# Piranha Pond



## balluupnetme (Oct 23, 2006)




----------



## Piranha_man (Jan 29, 2005)

Cool stuff... I wonder where in the world that is...


----------



## Johnny_Zanni (Nov 8, 2009)

That guy is a member on MFK.... iirc he has 3 piraya and 4 reds in there.

Brb.................

Back from MFK. He lives in sweden. There is 5 piraya and 3 reds in there.

Here is a picture of it


----------



## FEEFA (Nov 19, 2007)

Very cool but doesnt it get cold in the winter over there?


----------



## Johnny_Zanni (Nov 8, 2009)

He puts them in a tank over the winter.


----------



## Sacrifice (Sep 24, 2006)

That's cool, always wanted a pond like that, but I'm afraid the summers aren't long enough for that.


----------



## His Majesty (Apr 5, 2005)

thats very cool. great addition to ones property


----------



## rhom15 (Dec 20, 2009)

i always thought thay would bite a hole in the liner


----------



## Johnny_Zanni (Nov 8, 2009)

rhom15 said:


> i always thought thay would bite a hole in the liner


They have no reason too.


----------



## bigshawn (Dec 29, 2005)

Neat.................


----------



## jo3l (Nov 22, 2008)

wow that is pretty cool, imagine having a party and showing that off. people wouldnt even believe you, untill you threw in a stray cat.


----------



## Ja'eh (Jan 8, 2007)

That is *F'ING* sweet!


----------



## the_w8 (Jul 28, 2003)

Thats pretty tight i must say. I like the fx5 just sitting there LOL. How big is that pond?


----------



## Ja'eh (Jan 8, 2007)

Probably a good 400 or 500 gallons.







Maybe a 1000 gallons but no more than that.


----------



## the_w8 (Jul 28, 2003)

hmmm...so 400-1000G THATS pretty broad LOL.


----------



## MPG (Mar 14, 2010)

Amazing, looks like 400g minimum.

Should have put the FX5 under the plants though.
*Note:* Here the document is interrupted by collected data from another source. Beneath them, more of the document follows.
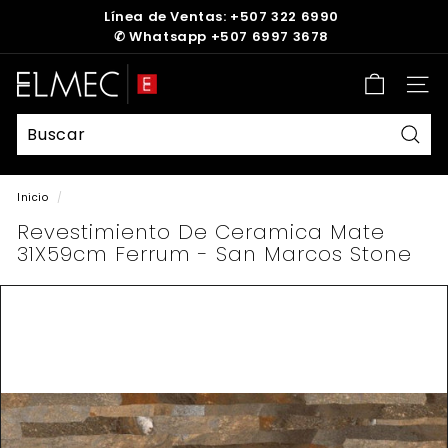
Ir
Línea de Ventas: +507 322 6990
directamente
✆
Whatsapp +507 6997 3678
diapositivas
al
pausa
contenido
E
Nave
L
M
E
Busc
C
Inicio
/
Revestimiento De Ceramica Mate
31X59cm Ferrum - San Marcos Stone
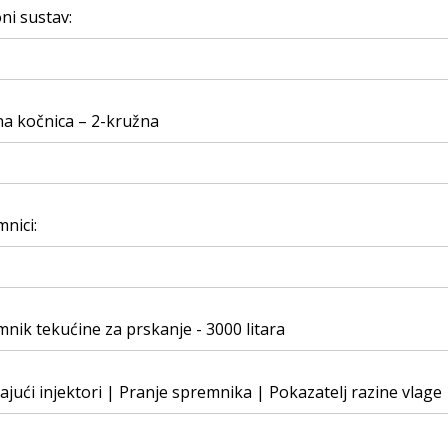
ni sustav:
na kočnica – 2-kružna
nici:
nik tekućine za prskanje - 3000 litara
ajući injektori | Pranje spremnika | Pokazatelj razine vlage 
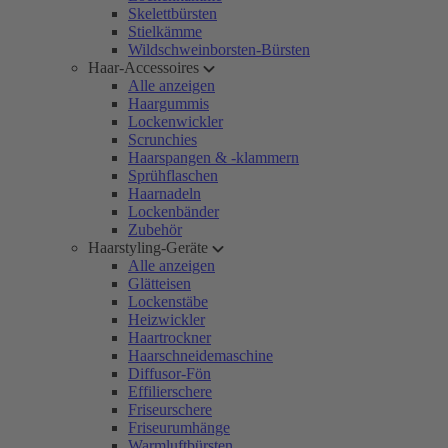
Skelettbürsten
Stielkämme
Wildschweinborsten-Bürsten
Haar-Accessoires
Alle anzeigen
Haargummis
Lockenwickler
Scrunchies
Haarspangen & -klammern
Sprühflaschen
Haarnadeln
Lockenbänder
Zubehör
Haarstyling-Geräte
Alle anzeigen
Glätteisen
Lockenstäbe
Heizwickler
Haartrockner
Haarschneidemaschine
Diffusor-Fön
Effilierschere
Friseurschere
Friseurumhänge
Warmluftbürsten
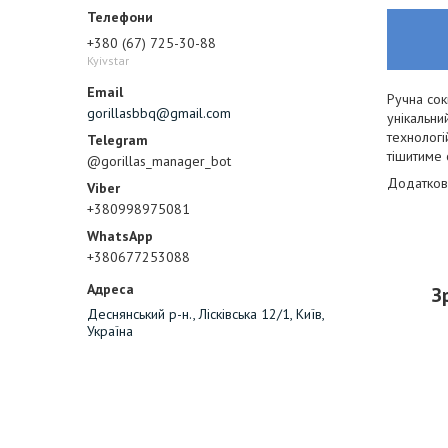
+380 (67) 725-30-88
Kyivstar
Ручна сок
gorillasbbq@gmail.com
унікальни
технологі
тішитиме 
@gorillas_manager_bot
Додатков
+380998975081
+380677253088
З
Деснянський р-н., Лісківська 12/1, Київ,
Україна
I wonder how many small frogs/birds etc get detroyed in that pond..lol


----------



## pirairtool (Nov 12, 2005)

Sweet, i use to have my piranha in a pond here in the UK like 5 years ago for like 2 years, i had to use swimming pool heater to keep them warm but they loved it, loved the rain and natural sun etc, but didnt enjoy the monthly heating bill, although it was ok in the summer


----------



## Guest (Nov 2, 2010)

pirairtool, that is the cleanest looking outside pond I have ever seen!!!


----------



## bigshawn (Dec 29, 2005)

pirairtool said:


> Sweet, i use to have my piranha in a pond here in the UK like 5 years ago for like 2 years, i had to use swimming pool heater to keep them warm but they loved it, loved the rain and natural sun etc, but didnt enjoy the monthly heating bill, although it was ok in the summer


Very nice, what kind of p's did u have in there?


----------



## jp80911 (Apr 3, 2008)

here's the dimension of the pond
13.12ft x 4.92 ft and 2.6ft deep


----------



## pirairtool (Nov 12, 2005)

bigshawn said:


> Sweet, i use to have my piranha in a pond here in the UK like 5 years ago for like 2 years, i had to use swimming pool heater to keep them warm but they loved it, loved the rain and natural sun etc, but didnt enjoy the monthly heating bill, although it was ok in the summer


Very nice, what kind of p's did u have in there?
[/quote]

I had 10 pygos about 8"


----------



## the_w8 (Jul 28, 2003)

^^^Very nice!!! I've always wanted to try to make a piranha pond, but WI winters are BRUTAL!


----------